Top of DATA EXTRACT

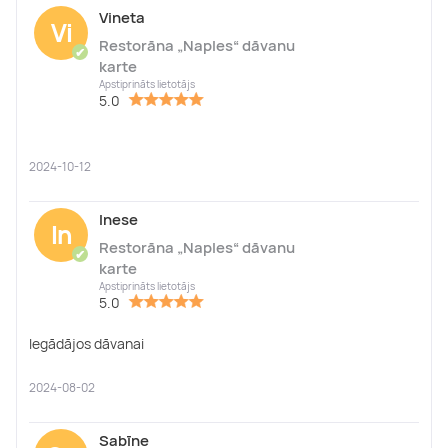
Vineta
Vi
Restorāna „Naples“ dāvanu
✔
karte
Apstiprināts lietotājs
5.0
2024-10-12
Inese
In
Restorāna „Naples“ dāvanu
✔
karte
Apstiprināts lietotājs
5.0
Iegādājos dāvanai
2024-08-02
Sabīne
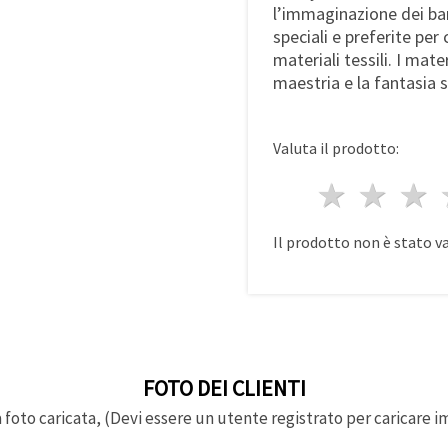
l’immaginazione dei bamb
speciali e preferite per
materiali tessili. I mat
maestria e la fantasia s
Valuta il prodotto:
1 stell
2 st
3
Il prodotto non è stato v
FOTO DEI CLIENTI
foto caricata, (Devi essere un utente registrato per caricare i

Bottom of DATA EXTRACT

*YOUR GOAL:* Would you give the data above again word for word, minus the pictures?

*SOLUTION:*
Vineta
Vi
Restorāna „Naples“ dāvanu
✔
karte
Apstiprināts lietotājs
5.0
2024-10-12
Inese
In
Restorāna „Naples“ dāvanu
✔
karte
Apstiprināts lietotājs
5.0
Iegādājos dāvanai
2024-08-02
Sabīne
l’immaginazione dei bamb
speciali e preferite per
materiali tessili. I mat
maestria e la fantasia s
Valuta il prodotto:
1 stell
2 st
3
Il prodotto non è stato v
FOTO DEI CLIENTI
foto caricata, (Devi essere un utente registrato per caricare i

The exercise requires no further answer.